Et c’est pourquoi l’un des «dommages collatéraux» pas tout à fait caché de ces sanctions sans fin est de faire obstacle à une transition démocratique durable en Iran. En fait cette dernière représenterait un risque pour le statu quo régional, et notamment pour la stabilité des autocraties de la région, alliées de l’Occident.

Que faire ? «Frappes chirurgicales» ou une véritable diplomatie ?

L’histoire infinie des sanctions a au moins le mérite d’illustrer les tentatives quasi désespérées des dirigeants politiques occidentaux à imposer leur volonté à l’Iran: On se donne ainsi l’impression de «faire» quand même quelque chose, afin d’avoir au moins l’air «crédibles». Une entreprise somme toute vouée à l’échec et même dangereuse. Car il est fort à craindre que dans la foulée des «sanctions avisées» l’appel aux «frappes chirurgicales» se fasse finalement rapidement entendre.

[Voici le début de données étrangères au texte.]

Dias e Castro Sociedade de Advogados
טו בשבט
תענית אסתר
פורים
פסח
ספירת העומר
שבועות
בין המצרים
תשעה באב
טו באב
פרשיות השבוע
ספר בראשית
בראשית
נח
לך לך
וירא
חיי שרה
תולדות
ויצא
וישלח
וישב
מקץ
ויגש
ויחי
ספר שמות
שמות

Au lieu de s’abandonner à l’espérance illusoire que les sanctions produiront l’effet souhaité dans un avenir pas trop lointain, on devrait y mettre un terme une fois pour toutes. La seule issue consisterait à avoir le courage d’une politique capable de désarmer les faucons de tous bords, dont les affaires prospèrent admirablement dans le cercle vicieux de l’animosité. Ce n’est que par une vraie politique de détente qu’on cessera de manière durable d’apporter de l’eau au moulin des radicalismes – et que l’on contribuera en prime à un renoncement durable à la politique sécuritaire en Iran. Lever les sanctions déjà existantes, qui s’en prennent souvent aux secteurs civils, pourrait faire des miracles et ébranler considérablement les fondements des acteurs qui poussent à la confrontation.

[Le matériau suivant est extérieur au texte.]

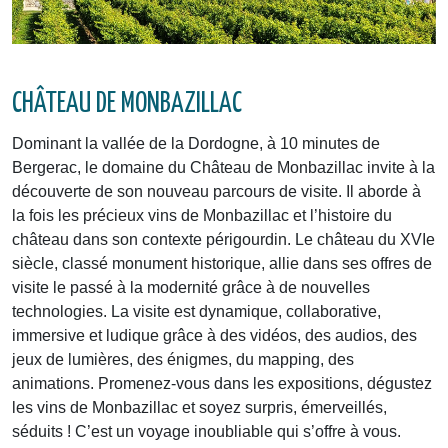
CHÂTEAU DE MONBAZILLAC
Dominant la vallée de la Dordogne, à 10 minutes de
Bergerac, le domaine du Château de Monbazillac invite à la
découverte de son nouveau parcours de visite. Il aborde à
la fois les précieux vins de Monbazillac et l’histoire du
château dans son contexte périgourdin. Le château du XVIe
siècle, classé monument historique, allie dans ses offres de
visite le passé à la modernité grâce à de nouvelles
technologies. La visite est dynamique, collaborative,
immersive et ludique grâce à des vidéos, des audios, des
jeux de lumières, des énigmes, du mapping, des
animations. Promenez-vous dans les expositions, dégustez
les vins de Monbazillac et soyez surpris, émerveillés,
séduits ! C’est un voyage inoubliable qui s’offre à vous.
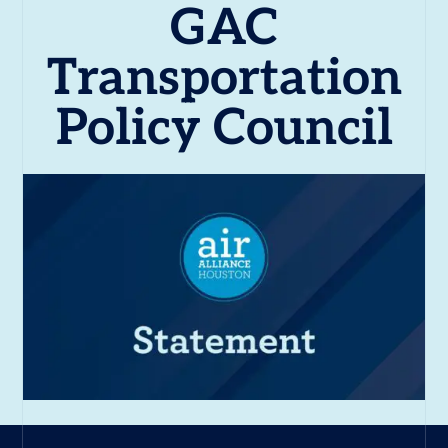
GAC
Transportation
Policy Council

En dépit d’affirmations hâtives, la voie diplomatique est loin d’être épuisée ; bien au contraire. Une politique de détente devrait permettre de renoncer à des mesures punitives et à la menace de guerre, et au lieu de celles-là, par le biais de mesures qui créeraient un climat de confiance réciproque, permettrait une solution équitable des défis sécuritaires qui fragilisent la région. Le problème central se trouve en fait dans le dilemme de la sécurité à l’échelle régionale. L’Occident serait donc bien avisé s’efforcer résolument de contraindre Israël – puissance nucléaire majeure – au régime de non-prolifération. On devrait donc mettre fin à la «diplomatie coercitive» envers l’Iran – comme on la désigne avec pertinence dans les Études diplomatiques – car elle assombrit les perspectives de paix et celles du processus de démocratisation.

* L’auteur est un politologue irano-allemand ; actuellement professeur hôte (Visiting Lecturer) des cours sur la mondialisation et le développement au Proche- et Moyen-Orient à l’Université de Westminster (Londres). Son livre Le conflit iranien  et l’administration Obama: Du vieux vin dans des outres neuves ? (en allemand) vient de paraître (mars 2010) aux éditions universitaires de Potsdam.